By Faiza Shaheen
The private jets of the global elite will be touching down in the exclusive Swiss ski resort of Davos this week, so that the millionaires and billionaires can discuss their role as "stakeholders for a cohesive and sustainable world".
The irony of those most to blame for the state of the world meeting to discuss how they are a force for good cannot be overlooked. If the past World Economic Forum meetings are anything to go by, this will be a meeting for the richest – mainly men and those from the West – to give each other a pat on the back and discuss how to get richer at our expense. The title of the event might be about sustainability but the backroom deals will be about the bottomline.
This year there will be added celebrations as the forum celebrates its 50th birthday – and the have-yachts certainly do have a lot to celebrate. In the half century before the World Economic Forum first met, Europe and the US had experienced a period in which the share of wealth of the top ten per cent had steadily fallen from 90% to 60%. In the five decades that followed, the rich have steadily clawed back an ever-greater slice of the pie, after Thatcherism/ Reaganism gave birth to the neo-liberal prescription of unfettered deregulation and privatisation.
The WEF's meeting in Davos is one way in which this status quo is maintained. It is the ultimate networking arena for the super-elite and big companies. It builds solidarity among the rich and helps them to keep on message.
No wonder then that it doesn't matter how many shocking figures Oxfam put out before every Davos – that 26 billionaires own as much as half the world or that the number of billionaires has doubled over the last decade. Nothing seems to embarrass or shame them into action. Their obliviousness to public anger is helped by how expensive it is to get to Davos for ordinary people, not to mention the price of staying in a place where renting a one-bedroom apartment will cost around £5,000 a night. If Davos was in a major city we could at least protest outside – but they know that.

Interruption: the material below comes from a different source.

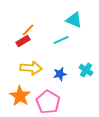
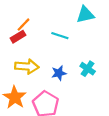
cyan triangle: (74, 20) -> (85, 15), moved, turned -36
cyan line: (61, 40) -> (60, 36), turned 42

The most watched moment of the 2019 Davos meeting was when the historian Rutger Bregman called out the rich and said the obvious: pay more taxes. Indeed, if those attending really wanted cohesion and sustainability this would be the simplest action they could take. Last year, rising star of the US Democrats Alexandria Ocasio-Cortez called for a 70% top rate to tackle climate breakdown – and before you start thinking this is too high, remember that Republican president Dwight D. Eisenhower used to preside over 90%.
But instead of paying a fairer share of tax, they want to move in the opposite direction. The talk is of 'billionaire philanthropy' where they pay less tax and decide themselves how much charity they wish to donate.
In their latest report, Oxfam make a compelling case that taxing the top one per cent of earners just 0.5% more will create 117 million jobs in health and social care. Yet this nowhere near as ambitious as we need to be. Not just because 0.5% is spare change to the richest, but also because we need to be talking about systemic change to hardwire fairness into the economy.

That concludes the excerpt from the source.